そして、そこからさらにテンポが上がるにつれて主題は縮小されて盛り上がっていくのですが、そこから全てが停止したようなppの世界がやってきます。
しかし、その凍り付いた世界を打ち破るように音楽は力を取り戻し、長いクレッシェンドの末に音楽は結ばれるのです。

ローゼン先生の教えに従って概略をスケッチすればこういう感じです。

見晴らしのいい爽快で新鮮でしかも深いベートヴェン


ブレンデルのソナタ全集を紹介したときにグルダの全集に関しても少しばかりふれました。
一般的にグルダによるベートーベンのピアノ・ソナタ全集は1967年に集中的に録音されたAmadeoでのステレオ録音と、1954年から1958年にかけてモノラル・ステレオ混在で録音されたのDecca録音の二つが知られていました。しかし、最近になってその存在が知られるようになったのがここで紹介しているた1953年から1954年にかけてウィーンのラジオ局によってスタジオ収録された全曲録音です。

この録音は、きちんとセッションを組んで以下のような順番で全曲が録音されたようです。

  1. 1953年10月8&9日録音:1番~3番

  2. 1953年10月15&16日録音:4番~7番&19番~20番

  3. 1953年10月22日録音:8番~10番

  4. 1953年10月26日録音:11番

  5. 1953年10月29日録音:12番~13番&15番

  6. 1953年11月1日録音:14番

  7. 1953年11月6日録音:16番~18番&21番

  8. 1953年11月13日録音:22番&24番~25番

  9. 1953年11月20日録音:23番&27番

  10. 1953年11月26日録音:30番~31番

  11. 1953年11月27日録音:26番&32番

  12. 1954年1月11日録音:28番~29番


グルダは年代順にベートーベンのピアノ・ソナタを全曲録音するという構想を立てていて、それを実際に行ったのは1953年のことでした。その年に、グルダはなんとオーストリアの6都市でベートーベンのピアノ・ソナタ全曲演奏会を行うことになるのですが、おそらくはその集大成として1953年10月8日から1954年1月11日にかけて、セッション録音を行ったのでしょう。

しかしながら、その全曲録音が終了した1954年からグルダはDeccaで同じような全曲録音を開始するのです。
この1953年から1954年にかけて録音を行ったウィーンのラジオ局は、当時は依然としてソ連の管理下にあったこともあってか、結局は一度も陽の目を見ることもなく「幻の録音」となってしまったようなのです。

それでは、その「幻の録音」が何故に今頃になって陽の目を見たのかと言えば、録音から50年が経過しても未発表だったのでパブリック・ドメインとなったためでしょう。そう考えてみると、著作権というのは創作者の権利を守るとともに、一定の期間を過ぎたものはパブリック・ドメインとして多くの人に共有されるようにすることには大きな意味があるといえるのです。

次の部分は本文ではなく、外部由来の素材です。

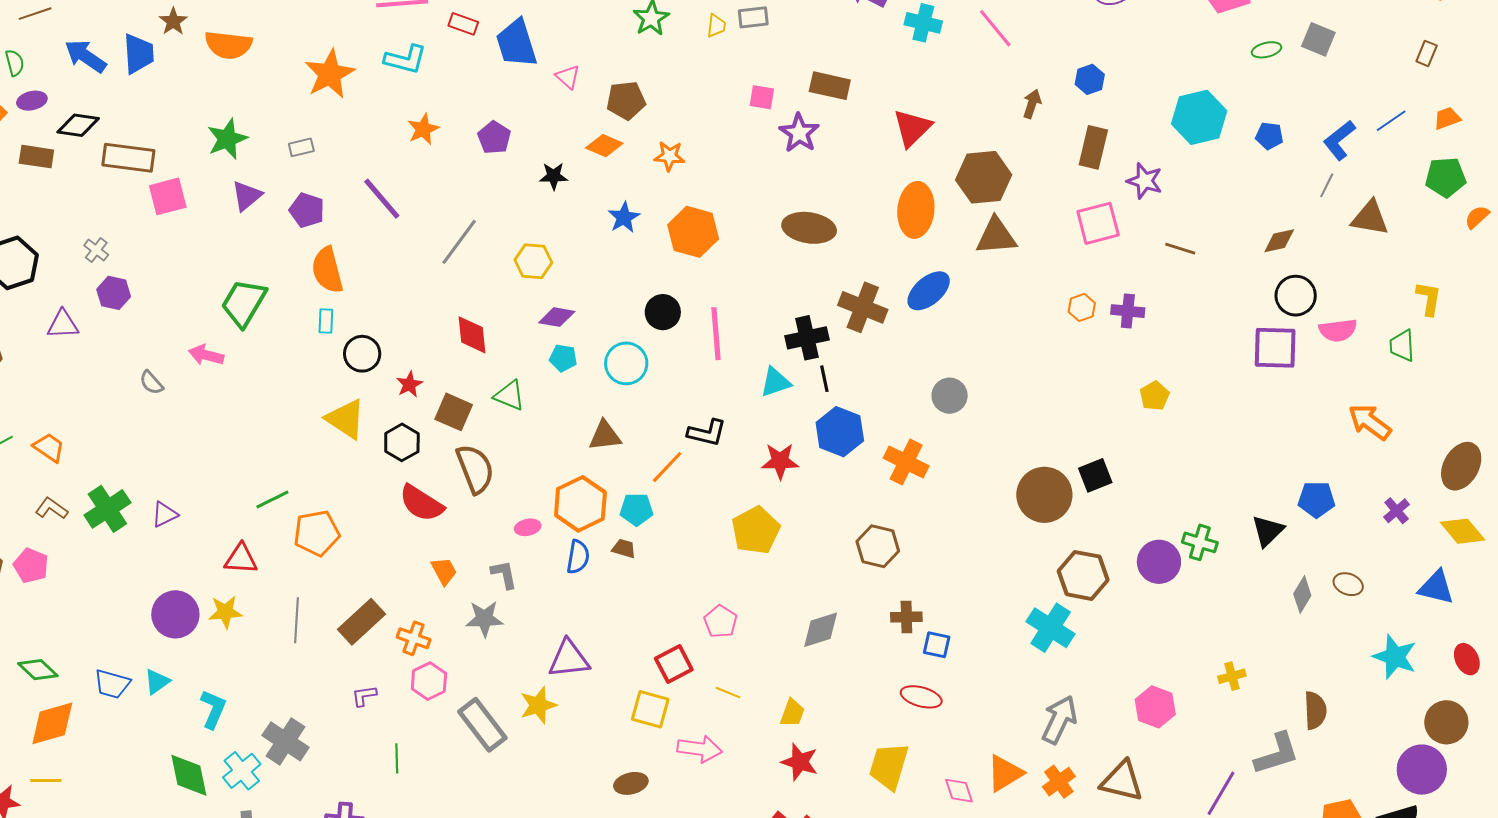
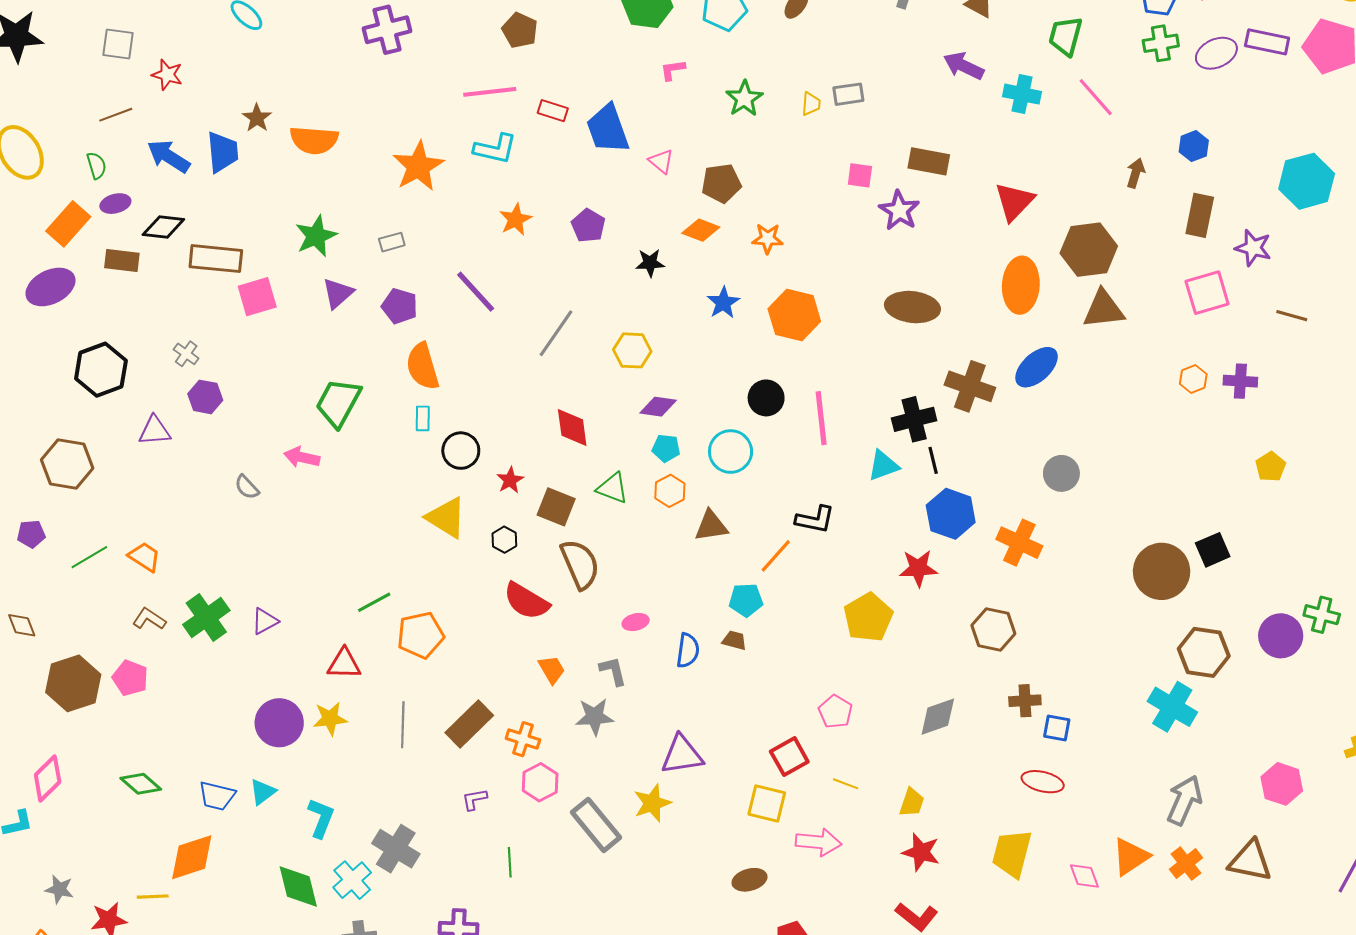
black hexagon: (402, 442) -> (504, 540), size x0.7
red star: (780, 461) -> (918, 568), moved
orange hexagon: (580, 504) -> (670, 491), moved, size x0.6
orange diamond: (52, 723) -> (192, 857), moved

さて、私事ながら、ベートーベンのピアノ・ソナタ全曲の「刷り込み」はグルダのAMADEOでのステレオ録音でした。つまりは、全曲をまとめて聴いたのがその録音だったのです。
理由は簡単です。その当時、AMADEOレーベルから発売されていたこの全集が一番安かったからです。(それでも1万円ぐらいしたでしょうか。昔はホントにCDは高かった)

ただ、買ってみて少しがっかりしたことも正直に申し上げておかなければなりません。なぜなら、その当時の私の再生装置では、なぜかピアノの響きが「丸く」なってしまって、それがどうしても我慢できなかったからです。
その後、CDプレーヤーは捨ててファイル再生に(PCオーディオ)へと移行していく中で、意外としゃっきりと鳴っていることに気づかされて、そのおかげでグルダの演奏の凄さが少しは分かるようになっていったものでした。音楽家への評価と再生装置の問題は意外と深刻な問題をはらんでいるのです。

当時のHMVのキャッチコピーを見ると「録音から既に長い年月が経過していますが、その間にリリースされた全集のどれと較べても、全体のムラのない完成度や、バランスの見事さ、響きの美しさといった点で、いまだに優れた内容を誇り得る全集だと言えるでしょう。」と書いています。
CDプレーヤーでお皿を回しているときは、この「バランスの見事さ、響きの美しさ」と言う評価には全く同意できなかったです。ただし、今のシステムならば十分に納得のいくものとなっています。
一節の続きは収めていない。